Tuesday, January 31, 2006

Opostos e meias verdades

Uma ideia muito estranha que parece andar pelos círculos ultra-ultra-liberais portugueses é a seguinte: o socialismo deu provas históricas de ser um sistema perverso e como tal o seu oposto, a dissolução do estado (ou quase), é necessariamente positivo. Uma asneira de todo o tamanho a meu ver, o facto de algo estar errado não implica que o certo seja o seu simétrico. No caso dos que são capitalistas conservadores a questão é outra, já que existe uma agenda que é servida magistralmente por tais ideias e medidas.

Sunday, January 29, 2006

claro que não é desta

"Sem esconder a surpresa, todo o espectro político italiano, incluindo o centro-esquerda, aplaudiu sobretudo a segunda parte da encíclica, que indica, como diferença fundamental do cristianismo, a distinção "entre o que é de César e o que é de Deus", explicitamente assumida pelo Papa Ratzinger."

Porque que é que estas noticias nunca me convencem?

Se a césar a o que é de césar então assumo que o "estado" do Vaticano vai ser dissolvido e integrado no estado Italiano?

Assumo também que a Igreja vai deixar de exercer pressões, mais ou menos óbvias, para consagrar os princípios do catolicismo enquanto lei?

Só por curiosidade... porque que é que se esperam que surjam modelos de sexualidade positivos de uma religião que tem um deus assexuado?

Os ideais dizem tudo...

Continuando a mesma linha de pensamento...

Devo dizer que até gosto da ideia de Alegre de criar movimentos extra-partidários para a discussão dos temas que interessam e que toda a sua atitude anti-aparelho é muito saudável e só peca num aspecto: vem demasiado tarde.

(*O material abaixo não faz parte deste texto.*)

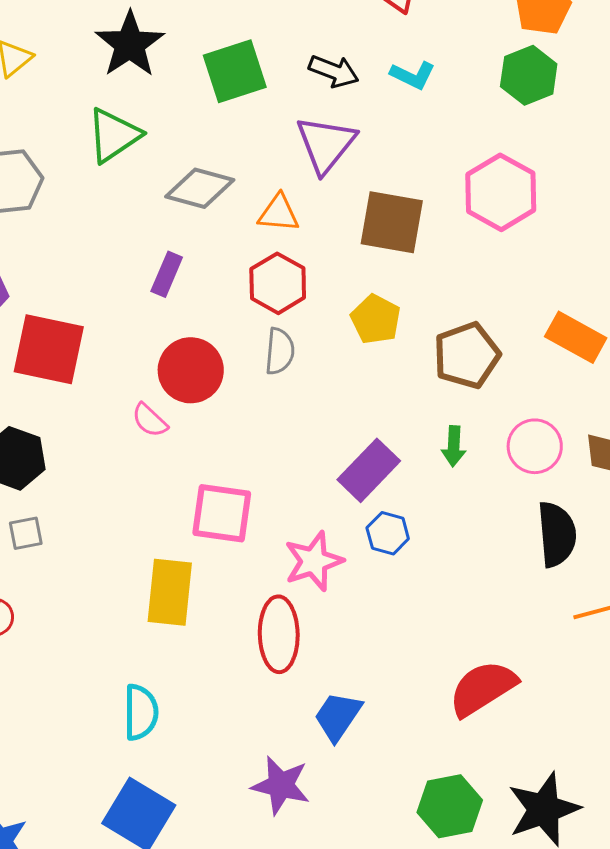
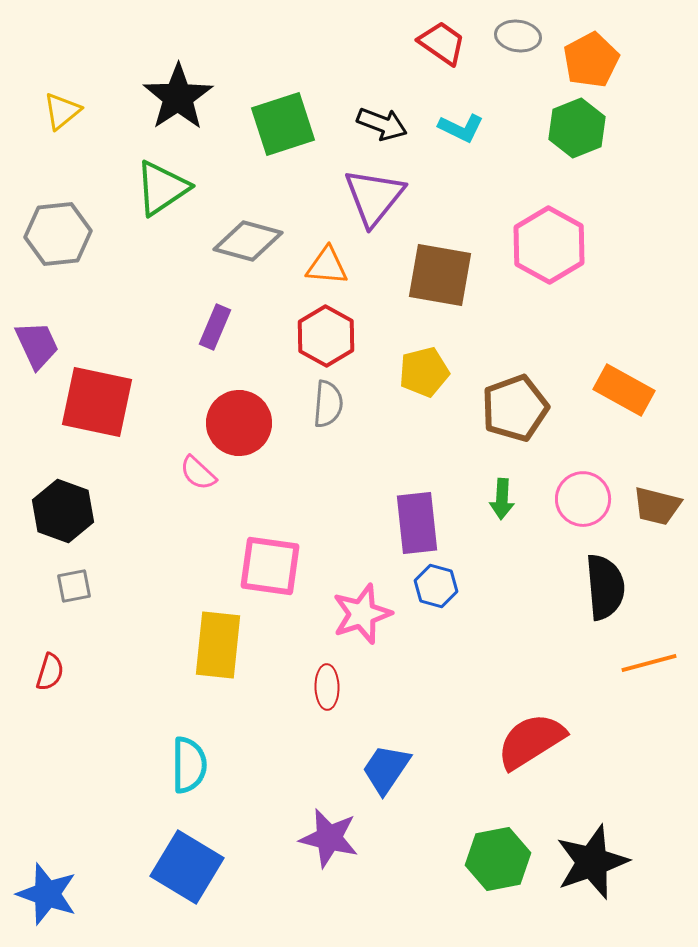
yellow pentagon: (376, 319) -> (424, 372), turned 30
purple rectangle: (369, 470) -> (417, 523), turned -50
red ellipse: (279, 634) -> (327, 687), size x0.6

Ao fim de 30 anos (!!!) de pertencer a esse mesmo aparelho partidário é que Alegre se lembra de dizer que as coisas estão mal?? Uma actuação que não convence.

Além disto tudo convém referir que a grande batalha é interessar as novas gerações que estão, esmagadoramente, apáticas face a todo e qualquer tema político.

Descobriu-se a pólvora

Os partidos deixaram de funcionar. É pelo menos este o resumo deste “explosivo” achado jornalístico, que afirma que actualmente os partidos são (e passo a citar): máquinas de influência e de colocação de empregos.

E para os que não têm andado a dormir nos últimos anos a grande pergunta é: e novidades?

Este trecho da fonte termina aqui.